Sometimes, when the family needed extra money, Made and her mother would gather flowers from the wild hedges that grew in abundance about their home, and early the next morning they would rise to catch the pre-dawn truck (there were no buses or cars then) into the market town of Denpasar. There they would set up on a mat beside the road to sell their flowers to the women hurrying to do their market shopping in the cool hours before the sun rose above the horizon. The flowers would save the women a half-hour gathering their own flowers at home for the day's offerings. Made and her mother would finish before the morning was well underway and then they hurried home again where Made could ready herself quickly to reach school still in time for the morning lessons. The money they made in the market was saved for the important holidays of Galungan which came twice a year, when each child would wait with mounting excitement imagining the new sarong with which their mother would surprise each of them on Galungan morning.
In Balinese there is no word for "stranger"; tourists are called tamu, literally "guest", a guest to one's home or to one's village. In the 1960's when foreign guests began to arrive in Made's village, the local people took them into their homes. In the hot afternoons when most Balinese took shelter from the sun, the guests would go down to the beach and burn themselves on the sand. No one knew why they did this and the Balinese felt sorry for them. Made would go down to the beach with a tray of cool drinks, fresh fruit and a few sarongs to offer them. The tourists bought the drinks and fruit to relieve their suffering, sarongs to cover themselves from the burning heat of the sun.

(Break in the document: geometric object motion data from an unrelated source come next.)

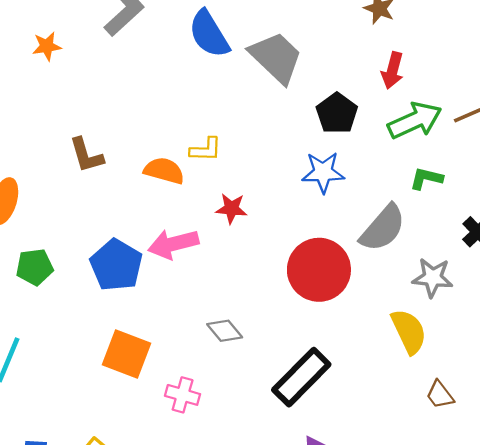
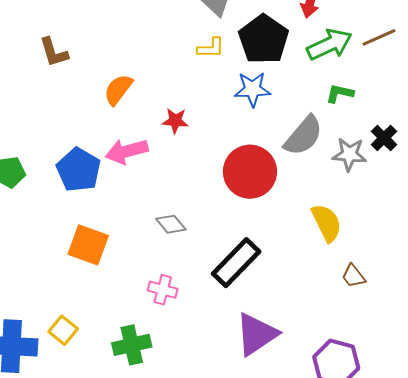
black pentagon: (337, 113) -> (264, 39), size x1.4
yellow L-shape: (206, 150) -> (211, 48), moved
brown L-shape: (86, 155) -> (54, 52), moved
orange semicircle: (164, 171) -> (118, 90), turned -68
gray star: (433, 278) -> (349, 154), moved
pink cross: (183, 395) -> (163, 290), moved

Made's mother set up a small shop on the edge of the sand, a simple thatch roof, a table with a row of soft drink bottles in the center, a bench for the guests to sit. The guests often stopped at Made's mother's shop for a cup of coffee or a soft drink and a bowl of her black rice pudding. Made remembers sleeping on the sand under the table while the strange looking foreigners talked their incomprehensible language far into the night. Sometimes she lay awake listening, making sounds like they did and pretending to herself that she could talk their odd language.
Some of the guests stayed for weeks, some for months. They became friends of the families that took them in. Some of them wanted to buy the local handicrafts to take away and resell in their own countries. Made helped them find things to buy, helped organize their purchases, schedule deliveries. And by the time she was 17, Made had her own small business making lace blouses for the guests to buy.

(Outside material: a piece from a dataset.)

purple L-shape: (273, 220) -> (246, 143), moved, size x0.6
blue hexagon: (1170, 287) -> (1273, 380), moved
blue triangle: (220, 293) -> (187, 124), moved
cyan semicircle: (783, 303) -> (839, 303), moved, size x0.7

By the early 1980's, Made was in business exporting thousands of garments every month. A worldwide demand for Balinese lace developed. It was not just because of Made's company, of course - Balinese lace was perfect for surfer girl wear, light, fun and not too expensive, with lots of bright colored birds and butterflies. Made named her company "Uluwatu" after a temple that sits high above the sea and looks down on a surfing spot that was becoming world famous.
The new company became known for high quality and fun styles. Business was good, but by the mid - 1980's the surfer girl fad had died. And with it, most of the other companies producing lace turned to other types of garments.

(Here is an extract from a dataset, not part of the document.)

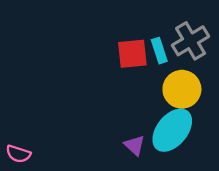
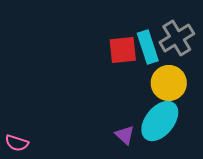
cyan rectangle: (159, 51) -> (148, 47), size x1.4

Uluwatu stayed in business as a smaller company but with a new emphasis on design and quality. Uluwatu turned away from the surfer wear and began to reach back to the roots of Balinese handicraft to create something new.
Hi. I fell in love with Uluwatu’s Balinese lace more than 15 years ago. I came upon an Uluwatu boutique in KL and bought myself a pair of gorgeous white flair pants with lace at the ankles. It was love at first sight! Then a few years later when I came back to the same mall, the boutique was no longer around. It broke my heart. In Dec 2017, I finally managed to set foot in Bali and had Uluwatu set in mind. The moment I came to one of the Uluwatu boutiques, I felt elated that I went on a crazy shopping spree on some apparels but I don’t mind spending so much money on Uluwatu products as I know I am buying good quality products and exquisite worksmanship for the laces…Its all worth it! By the way, I’m a Muslimah who wears hijab. I really hope to see more lacy apparels that caters for the Muslimahs by Uluwatu. Would love to get them! Thank you, Uluwatu, for creating beautiful and comfortable apparels. Keep up the good work! 👍🏼👍🏼
I found your shop and surprised that your handicraft Balinese lace were fine and well made in the mid 1980.
I hope you to continue to create something new.